Animizm, yani doğadaki herşeyin canlı olduğu ve bir ruh taşıdığı inancı, Afrika ve Okyanusya sanatının içkin niteliklerinden biridir; Brâncuși’nin de bu ruhu aradığını ve onu bulana dek önündeki mermer parçasını yontmaya devam ettiğini düşünüyorum. Sayfada sanatçının 1910’da yaptığı “Uyuyan Esin Perisi” heykeliyle yine sayfadaki Afrika maskesi arasındaki biçem benzerliklerine dikkatinizi çekmek isterim.
[“Kabile Sanatı”ndan en çok etkilenenlerden biri de Modigliani’dir. Ressam üzerine daha önce yazdığımız yazıda şöyle demiştik:
“1909’da Paul Alexandre’ın arkadaşlarından Romen heykeltraş Constantin Brâncuși’yle tanışması bir dönüm noktası olur Modigliani için. Çoğunun adı sonradan sanat tarihi kitaplarında kalın puntolarla yer alacak ressamlarla dost olduğu halde onlardan sanat biçemi olarak pek de etkilenmeyen genç ressam, Brâncuși’nin çalışmalarından âdeta büyülenir.

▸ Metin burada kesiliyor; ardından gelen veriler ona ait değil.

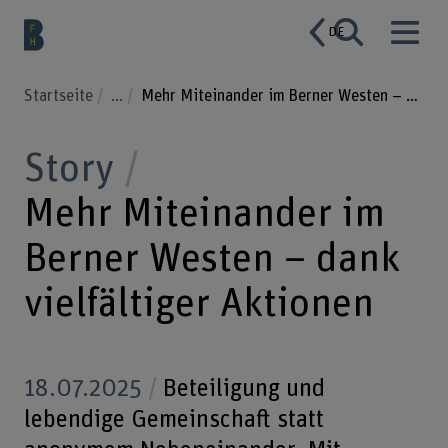
DE
Startseite
...
Mehr Miteinander im Berner Westen – dank vielfältiger Aktionen
Story
Mehr Miteinander im
Berner Westen – dank
vielfältiger Aktionen
18.07.2025
Beteiligung und
lebendige Gemeinschaft statt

Kendisi de 1903’te Paris’e göç etmiş olan Brâncuși’nin en büyük esin kaynağı Afrika ve Okyanusyasanatlarıdır. Brâncuși’nin etkisiyle resmi bırakarak heykel çalışmalarına başlayan Modigliani, bir yandan da daha önce hiç tanımadığı bu “kabile sanatlarını”öğrenmeye adar kendini.
…
Modigliani 1910-1914 arasında bütünüyle heykel sanatı üzerinde yoğunlaşır neredeyse, yalnızca yapacağı heykellerin eskizleri için kalem ya da fırça alır eline. Çok da mutludur, öyle ki ressam değil de heykeltraş olarak anılmayı yeğlediğini söyler durur çevresine. Ancak çoğu karyatit formunda olan eserlerinin -ne yazık ki yine- alıcı bulamaması ve çalıştığı kireçtaşı malzemenin yontulması sürecinde çıkan tozların -zaten kötü olan- akciğerlerini etkilemesi yüzünden resim yapmaya geri döner.”

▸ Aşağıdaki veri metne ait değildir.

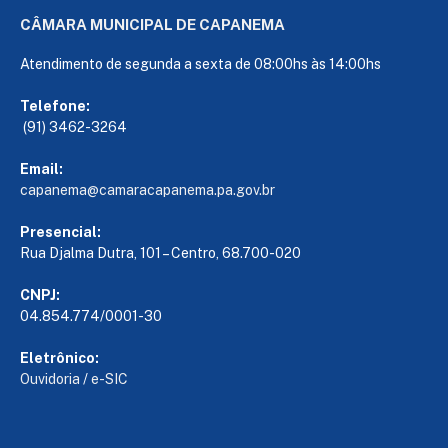
CÂMARA MUNICIPAL DE CAPANEMA
Atendimento de segunda a sexta de 08:00hs às 14:00hs
Telefone:
(91) 3462-3264
Email:
capanema@camaracapanema.pa.
gov.br
Presencial:
Rua Djalma Dutra, 101 – Centro, 68.700-020
CNPJ:
04.854.774/0001-30
Eletrônico:
Ouvidoria
/
e-SIC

Modigliani’nin çalışmalarındaki tipik ince uzun yüzleri ve çekik “badem gözleri” düşünürseniz, onun bu mirası -Brâncuși gibi- Afrika sanatından aldığını fark edeceksiniz.]
Doğrudan Yontma
Bitirmeden önce Brâncuși’nin heykel yontma tekniğine getirdiği bir yenilikten de söz etmemiz gerek. Filmlerde gördüğünüz, sanatçının tek başına, elinde bir çekiç ve keski, mermer bir bloğu yonttuğu sahne ancak Brâncuși sonrası için gerçekçidir. Brâncuși öncesi heykel yapımı, sanatçılık kadar zanaatçılık da içeren kollektif bir üretimdir. Sanatçı önce heykelin -genellikle kil ya da alçıdan- küçük bir modelini yapar, ondan sonra kalabalık bir kalfalar/yardımcılar topluluğu bu modeli büyük mermer bloğuna uyarlardı. Sanatçı bu heykelde ancak son birkaç düzeltmeyi yapardı genellikle.
[Rodin çok sayıda yardımcısı olduğu için eleştirilmiş bir sanatçıdır ancak 20. yüzyıl başına dek heykel sanatı her zaman kollektif bir çalışmayla sürdürülegelmiştir. Geçmişin büyük heykeltraşlarının tümü atölyelerinde kalabalık çırak ve kalfa toplulukları bulundurmuştur. Aynı durum pek çok ressam için de geçerlidir.]
Brâncuși’yle birlikte bu da değişmiştir; sonradan “Doğrudan Yontma” adı verilen ve sanatçının elde bir model/maket olmadan doğrudan mermeri ya da kireçtaşını yontmaya başlaması uygulaması ilk onunla başlar. Brâncuși’nin çağdaşlarına göre daha az sayıda eser üretmiş olmasının nedeni çoğunlukla yalnız çalışmasıdır.
Rodin'in "Öpücük"ü tutkulu bir öpüşme sahnesini gerçekçi bir biçimde betimler; kadın ve erkeğin beden ve duruşları onların canlılığını duyumsatır izleyende. Brâncuși’nin "Öpücük"üyse figürlerin temel özelliklerini ve basit formlarını vurgular; kadın ve erkeğin yüzleri ve bedenleri soyut ve stilizedir. Brâncuși, eserini basitleştirerek, figürlerin tutkulu bir şekilde öpüştüğünü vurgulamak yerine, onların birbirleriyle nasıl uyumlu ve yekvücut hale geldiğini vurgular.